Work instructions: Every line that contains the word "plot" is to be copied from the listing.
BEGIN
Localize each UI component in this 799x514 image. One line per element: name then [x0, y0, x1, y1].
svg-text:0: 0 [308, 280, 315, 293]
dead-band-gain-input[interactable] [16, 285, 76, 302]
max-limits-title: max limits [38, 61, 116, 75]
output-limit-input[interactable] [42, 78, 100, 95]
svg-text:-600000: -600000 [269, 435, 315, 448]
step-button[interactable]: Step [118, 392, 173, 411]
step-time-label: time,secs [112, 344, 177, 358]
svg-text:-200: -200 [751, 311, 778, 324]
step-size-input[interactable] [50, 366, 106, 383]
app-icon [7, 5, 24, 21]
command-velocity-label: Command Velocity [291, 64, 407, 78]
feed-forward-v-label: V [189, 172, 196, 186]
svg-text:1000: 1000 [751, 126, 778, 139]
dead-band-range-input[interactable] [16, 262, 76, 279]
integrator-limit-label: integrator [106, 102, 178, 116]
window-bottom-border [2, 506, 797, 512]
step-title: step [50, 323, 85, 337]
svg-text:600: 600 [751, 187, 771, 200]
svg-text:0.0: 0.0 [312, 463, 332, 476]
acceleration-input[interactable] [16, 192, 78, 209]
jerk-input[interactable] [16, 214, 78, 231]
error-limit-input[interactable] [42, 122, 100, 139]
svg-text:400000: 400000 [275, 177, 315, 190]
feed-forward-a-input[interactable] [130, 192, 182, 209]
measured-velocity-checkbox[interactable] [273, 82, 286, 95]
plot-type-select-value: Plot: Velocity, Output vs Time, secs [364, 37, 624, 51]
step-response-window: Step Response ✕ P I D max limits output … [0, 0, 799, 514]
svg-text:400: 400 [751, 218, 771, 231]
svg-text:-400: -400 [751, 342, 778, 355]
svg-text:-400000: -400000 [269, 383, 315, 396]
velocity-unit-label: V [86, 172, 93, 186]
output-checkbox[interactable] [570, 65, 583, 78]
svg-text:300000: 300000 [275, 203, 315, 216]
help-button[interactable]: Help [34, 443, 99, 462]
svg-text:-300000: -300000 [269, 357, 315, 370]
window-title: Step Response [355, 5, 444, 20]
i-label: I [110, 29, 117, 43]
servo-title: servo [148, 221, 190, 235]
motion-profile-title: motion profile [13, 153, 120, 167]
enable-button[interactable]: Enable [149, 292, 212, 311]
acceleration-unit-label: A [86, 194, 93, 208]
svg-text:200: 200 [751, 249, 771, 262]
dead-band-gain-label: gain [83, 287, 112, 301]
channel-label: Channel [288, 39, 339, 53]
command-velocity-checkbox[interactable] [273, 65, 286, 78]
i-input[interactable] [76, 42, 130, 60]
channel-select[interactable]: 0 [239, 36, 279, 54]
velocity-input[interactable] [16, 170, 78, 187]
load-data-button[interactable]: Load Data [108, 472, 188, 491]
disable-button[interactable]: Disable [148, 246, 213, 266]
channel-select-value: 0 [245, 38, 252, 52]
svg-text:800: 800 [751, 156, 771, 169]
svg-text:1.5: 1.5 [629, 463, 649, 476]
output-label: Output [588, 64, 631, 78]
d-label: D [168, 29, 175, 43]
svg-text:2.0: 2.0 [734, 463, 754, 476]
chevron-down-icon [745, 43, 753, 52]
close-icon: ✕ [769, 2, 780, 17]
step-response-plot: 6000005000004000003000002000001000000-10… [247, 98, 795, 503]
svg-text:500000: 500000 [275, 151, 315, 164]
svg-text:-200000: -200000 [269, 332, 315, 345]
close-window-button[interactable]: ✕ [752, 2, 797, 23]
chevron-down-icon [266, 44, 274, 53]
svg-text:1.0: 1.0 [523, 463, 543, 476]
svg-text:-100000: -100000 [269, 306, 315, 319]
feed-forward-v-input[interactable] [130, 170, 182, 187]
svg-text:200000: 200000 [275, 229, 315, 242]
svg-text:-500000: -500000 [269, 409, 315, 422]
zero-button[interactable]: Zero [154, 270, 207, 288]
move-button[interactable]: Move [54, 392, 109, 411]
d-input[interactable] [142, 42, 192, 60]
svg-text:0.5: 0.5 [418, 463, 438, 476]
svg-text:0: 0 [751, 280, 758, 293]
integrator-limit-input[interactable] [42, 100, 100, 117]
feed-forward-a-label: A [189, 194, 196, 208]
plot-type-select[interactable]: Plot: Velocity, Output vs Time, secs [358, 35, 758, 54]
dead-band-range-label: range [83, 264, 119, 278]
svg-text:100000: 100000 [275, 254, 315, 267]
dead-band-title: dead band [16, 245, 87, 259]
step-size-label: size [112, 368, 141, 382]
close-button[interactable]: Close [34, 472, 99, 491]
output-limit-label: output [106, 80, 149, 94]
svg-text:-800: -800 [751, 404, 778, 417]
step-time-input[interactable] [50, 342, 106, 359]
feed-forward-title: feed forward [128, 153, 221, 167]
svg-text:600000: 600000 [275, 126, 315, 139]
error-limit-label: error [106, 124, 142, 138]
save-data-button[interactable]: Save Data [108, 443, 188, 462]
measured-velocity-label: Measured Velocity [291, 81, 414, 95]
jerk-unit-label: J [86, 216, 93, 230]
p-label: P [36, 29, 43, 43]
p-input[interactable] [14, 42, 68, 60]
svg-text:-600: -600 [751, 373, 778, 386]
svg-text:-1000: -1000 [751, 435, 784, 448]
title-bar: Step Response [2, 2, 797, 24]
END
BEGIN
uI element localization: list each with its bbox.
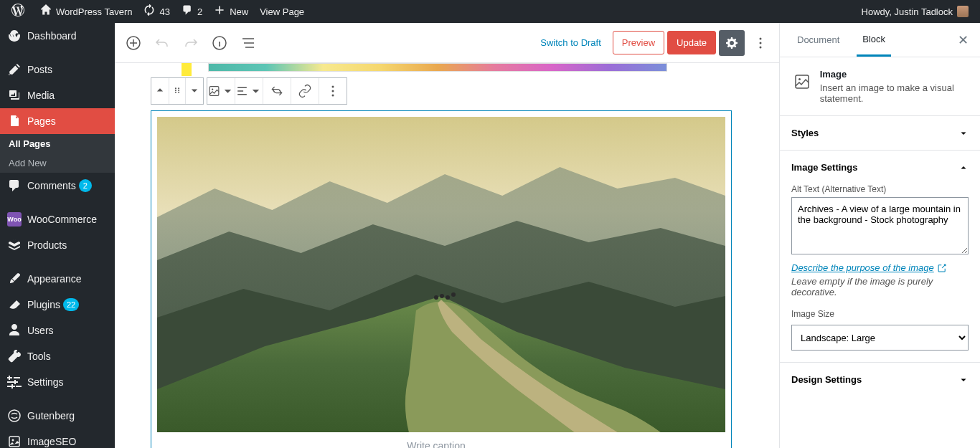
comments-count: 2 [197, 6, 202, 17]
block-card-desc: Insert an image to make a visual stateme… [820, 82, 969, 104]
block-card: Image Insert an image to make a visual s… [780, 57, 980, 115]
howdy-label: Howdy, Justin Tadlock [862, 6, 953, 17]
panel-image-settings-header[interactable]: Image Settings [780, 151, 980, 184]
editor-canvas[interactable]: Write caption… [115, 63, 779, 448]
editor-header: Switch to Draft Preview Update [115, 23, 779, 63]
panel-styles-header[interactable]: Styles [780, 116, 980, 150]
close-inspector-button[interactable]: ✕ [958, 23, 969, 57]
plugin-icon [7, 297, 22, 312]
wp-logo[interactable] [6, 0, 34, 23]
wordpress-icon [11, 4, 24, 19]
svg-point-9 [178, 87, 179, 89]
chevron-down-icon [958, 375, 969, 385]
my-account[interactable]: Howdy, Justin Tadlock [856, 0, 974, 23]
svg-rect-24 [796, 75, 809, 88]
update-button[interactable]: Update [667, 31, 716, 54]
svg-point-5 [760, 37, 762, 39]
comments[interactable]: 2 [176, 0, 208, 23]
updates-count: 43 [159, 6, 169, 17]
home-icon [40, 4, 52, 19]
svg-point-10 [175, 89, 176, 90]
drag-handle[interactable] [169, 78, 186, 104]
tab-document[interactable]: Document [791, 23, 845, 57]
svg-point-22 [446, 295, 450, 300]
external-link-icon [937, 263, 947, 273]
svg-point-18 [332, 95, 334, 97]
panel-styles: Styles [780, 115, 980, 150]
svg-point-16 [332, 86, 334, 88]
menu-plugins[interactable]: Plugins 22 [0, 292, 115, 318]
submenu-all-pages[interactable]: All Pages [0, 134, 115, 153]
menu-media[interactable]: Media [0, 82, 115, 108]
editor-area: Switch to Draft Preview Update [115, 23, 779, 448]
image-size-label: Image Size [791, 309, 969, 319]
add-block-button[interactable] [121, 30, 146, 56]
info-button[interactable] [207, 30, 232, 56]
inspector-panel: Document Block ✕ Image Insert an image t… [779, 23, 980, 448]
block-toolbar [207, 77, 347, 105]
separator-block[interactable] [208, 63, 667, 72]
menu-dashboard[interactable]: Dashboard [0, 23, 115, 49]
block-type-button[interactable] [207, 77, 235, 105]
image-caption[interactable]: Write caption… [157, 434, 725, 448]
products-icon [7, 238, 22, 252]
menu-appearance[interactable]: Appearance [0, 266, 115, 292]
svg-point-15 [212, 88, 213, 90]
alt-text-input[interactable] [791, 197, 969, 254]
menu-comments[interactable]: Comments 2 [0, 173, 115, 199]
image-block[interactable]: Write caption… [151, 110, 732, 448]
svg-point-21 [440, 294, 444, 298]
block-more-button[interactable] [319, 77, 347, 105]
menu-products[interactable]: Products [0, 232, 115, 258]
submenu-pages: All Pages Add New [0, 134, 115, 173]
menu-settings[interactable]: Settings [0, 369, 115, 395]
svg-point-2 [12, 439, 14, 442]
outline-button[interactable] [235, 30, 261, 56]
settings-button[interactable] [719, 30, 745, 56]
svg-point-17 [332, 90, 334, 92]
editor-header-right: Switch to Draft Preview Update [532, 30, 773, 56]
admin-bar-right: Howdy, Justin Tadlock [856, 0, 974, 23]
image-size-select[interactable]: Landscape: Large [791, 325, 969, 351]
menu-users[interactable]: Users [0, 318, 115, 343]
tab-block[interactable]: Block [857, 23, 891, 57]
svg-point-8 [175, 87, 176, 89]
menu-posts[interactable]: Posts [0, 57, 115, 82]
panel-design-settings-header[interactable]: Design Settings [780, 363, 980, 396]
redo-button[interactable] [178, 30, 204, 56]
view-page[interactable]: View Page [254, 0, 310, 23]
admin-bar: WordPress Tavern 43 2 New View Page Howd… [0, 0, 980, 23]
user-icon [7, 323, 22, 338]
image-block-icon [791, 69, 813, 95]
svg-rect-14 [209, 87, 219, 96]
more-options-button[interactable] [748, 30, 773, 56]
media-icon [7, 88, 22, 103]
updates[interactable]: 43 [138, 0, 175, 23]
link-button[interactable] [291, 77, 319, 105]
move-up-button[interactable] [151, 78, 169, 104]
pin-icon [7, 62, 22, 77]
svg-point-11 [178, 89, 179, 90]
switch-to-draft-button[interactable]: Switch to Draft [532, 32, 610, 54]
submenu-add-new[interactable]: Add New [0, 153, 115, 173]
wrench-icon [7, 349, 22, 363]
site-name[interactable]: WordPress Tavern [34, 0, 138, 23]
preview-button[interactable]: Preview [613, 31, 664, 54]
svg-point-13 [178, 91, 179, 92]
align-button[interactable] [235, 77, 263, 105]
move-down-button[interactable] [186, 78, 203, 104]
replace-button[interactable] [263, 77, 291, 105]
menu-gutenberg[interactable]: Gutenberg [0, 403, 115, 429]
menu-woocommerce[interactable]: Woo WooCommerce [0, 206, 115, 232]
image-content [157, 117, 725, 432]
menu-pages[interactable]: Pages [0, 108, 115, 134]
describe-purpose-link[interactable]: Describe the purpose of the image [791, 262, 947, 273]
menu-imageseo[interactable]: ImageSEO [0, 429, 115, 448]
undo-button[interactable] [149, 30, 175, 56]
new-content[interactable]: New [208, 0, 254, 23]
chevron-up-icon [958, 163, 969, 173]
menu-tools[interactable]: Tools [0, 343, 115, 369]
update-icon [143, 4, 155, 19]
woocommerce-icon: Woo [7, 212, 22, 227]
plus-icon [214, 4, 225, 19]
END
Solution to this task:
plot-type-select-value: Plot: Velocity, Output vs Time, secs [364, 37, 624, 51]
step-response-plot: 6000005000004000003000002000001000000-10… [247, 98, 795, 503]
plot-type-select[interactable]: Plot: Velocity, Output vs Time, secs [358, 35, 758, 54]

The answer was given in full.